当初、労働審判を視野に入れられていたのですが、相談員は反対でした(理由は後述)。
何度もご本人からお話を伺い、訴えることのメリットやデメリットを伝え、誰に対して何をしたいのか目的を整理することにしました。

結果、審判という解決方法ではなく、広く世間にこのことを知ってもらうため、ライターさんにお願いして記事にしてもらうという解決方法に至りました。
相談員のわたくし須田がインタビューに同席しました。

なぜ、相談員が審判に反対したか。
それは、会社側(学校側)に違法性が見当たらなかったことと、ご本人の気持ちが整理できていなかったからです。

違法性がない労働問題?

労働問題は大きく分けて2種類あります。
労働法違反の問題と、労働法違反ではないいじめや嫌がらせなどの問題。

この方は後者でした。最近は後者の相談が多いです。
いじめや嫌がらせも訴えることは可能です。
しかし、まずはご本人にどうしたいのか、何が目的なのかを整理してもらわないと、それができていない段階で訴えてもすっきりしないことがあるのです。

法律違反ならどこが問題なのか白黒つきます。
しかし後者の問題は、どこが問題だと感じているのかご自身で整理できていないと、聞いた人によっても捉え方が異なり、本人の主張とずれてしまう危険性が大きいのです。
なぜならば、法律ではなく感情が占める割合が大きい問題だからです

ですから、話を聞いた人によっては、
「それ、あなたにも問題があるんじゃない?」「そんなことを気にしていたら仕事できないわよ」「違法性はないよね」
で終わってしまうんです。

上司や社内の相談窓口でもわかってもらえなかったという声を聞くことがありますが、原因はここなんです。
整理できていない段階で話しても感情任せになってしまい、主張が伝わらない。

いや、そんな状況で整理できないでしょ

と言われそうですね(^_^;)
守る会では、まずは一緒に整理しましょうという段階から始めます。
整理ができたら、裁判が良いのか、広く知ってもらいたいのか、社内での話し合いができそうなのか、経験からアドバイスしています。

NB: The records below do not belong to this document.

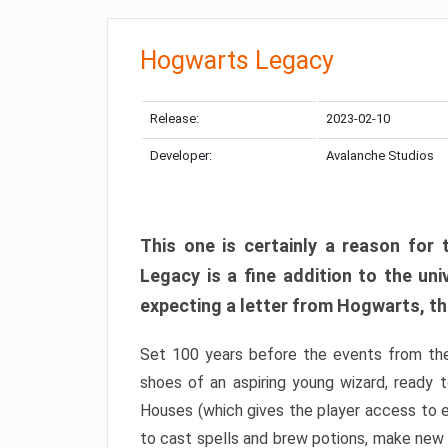
Hogwarts Legacy
Release:
2023-02-10
Developer:
Avalanche Studios
This one is certainly a reason for 
Legacy is a fine addition to the uni
expecting a letter from Hogwarts, this
Set 100 years before the events from th
shoes of an aspiring young wizard, ready 
Houses (which gives the player access to e
to cast spells and brew potions, make new 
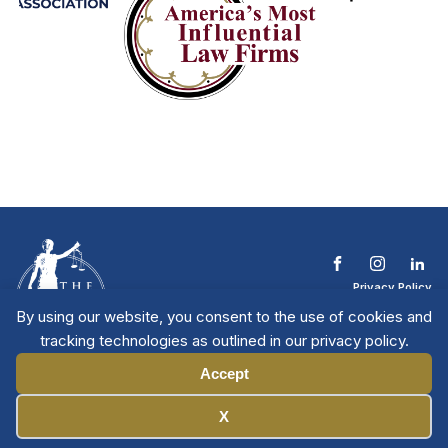
Privacy Policy
Terms & Conditions
By using our website, you consent to the use of cookies and
Contact The NTL
tracking technologies as outlined in our privacy policy.
Copyright © 2026 All
| National Trial
Lawyers
Rights Reserved
Accept
Manage Cookies
X
Member Directory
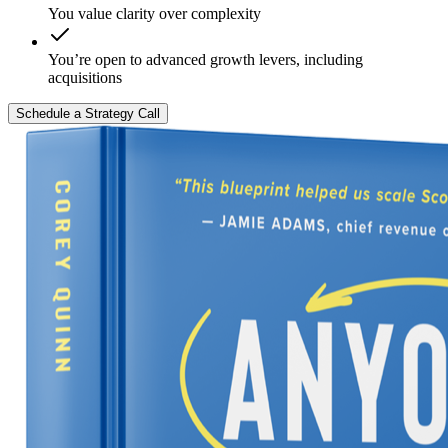
You value clarity over complexity
You’re open to advanced growth levers, including
acquisitions
Schedule a Strategy Call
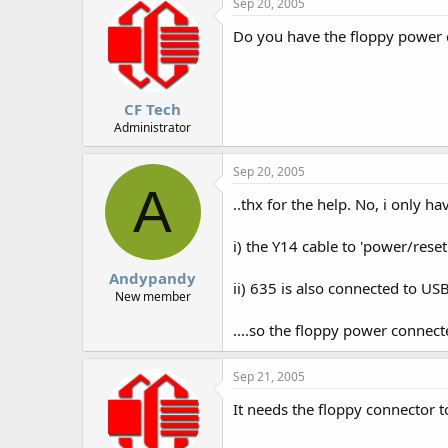
Sep 20, 2005
Do you have the floppy power ca
CF Tech
Administrator
Sep 20, 2005
A
..thx for the help. No, i only h
i) the Y14 cable to 'power/res
Andypandy
ii) 635 is also connected to U
New member
....so the floppy power connec
Sep 21, 2005
It needs the floppy connector to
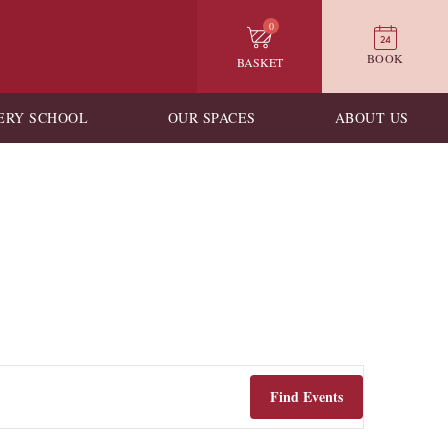
0
BOOK
BASKET
ERY SCHOOL
OUR SPACES
ABOUT US
Find Events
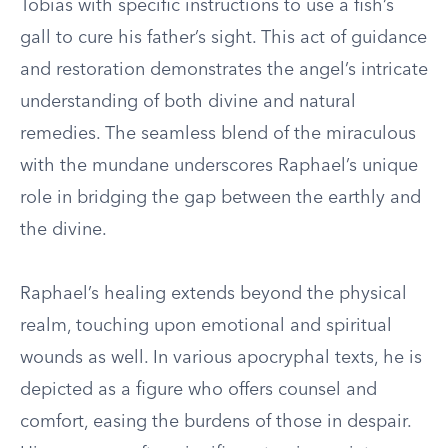
Tobias with specific instructions to use a fish’s
gall to cure his father’s sight. This act of guidance
and restoration demonstrates the angel’s intricate
understanding of both divine and natural
remedies. The seamless blend of the miraculous
with the mundane underscores Raphael’s unique
role in bridging the gap between the earthly and
the divine.
Raphael’s healing extends beyond the physical
realm, touching upon emotional and spiritual
wounds as well. In various apocryphal texts, he is
depicted as a figure who offers counsel and
comfort, easing the burdens of those in despair.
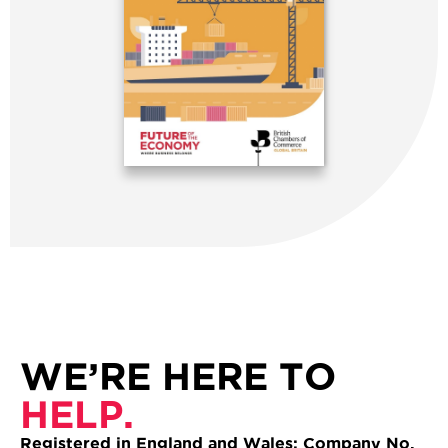
WE’RE HERE TO
HELP.
Registered in England and Wales: Company No.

聞く人によって捉え方が異なるというのは、相談員のあいだでもあります。
今回はインタビューの際に、ライターの林克明さんから「これは非正規職員への差別だ」と言われて私も初めてその部分に目が行きました(お恥ずかしい話ですがそれまではそこに気づきませんでした)。

会社の対応として、
「法律違反はしていないから問題ではない」「君の考え方を変えればいいのではないか」
という発言をされたと、よく聞きます。
友達同士ならアリかもしれませんが、上司や会社としての対応としてはNGです。

ライターの林さんから、このケースはパワハラに当たるのか、専門家の目線からはどうか?と質問され、私も、
「厚労省が出しているパワハラの基準には当てはまらないし、上司の発言に違法性はない」
と答えてしまいました(上記で述べた、会社の対応としてはNGですをそのまま答えてしまいました(ーー;))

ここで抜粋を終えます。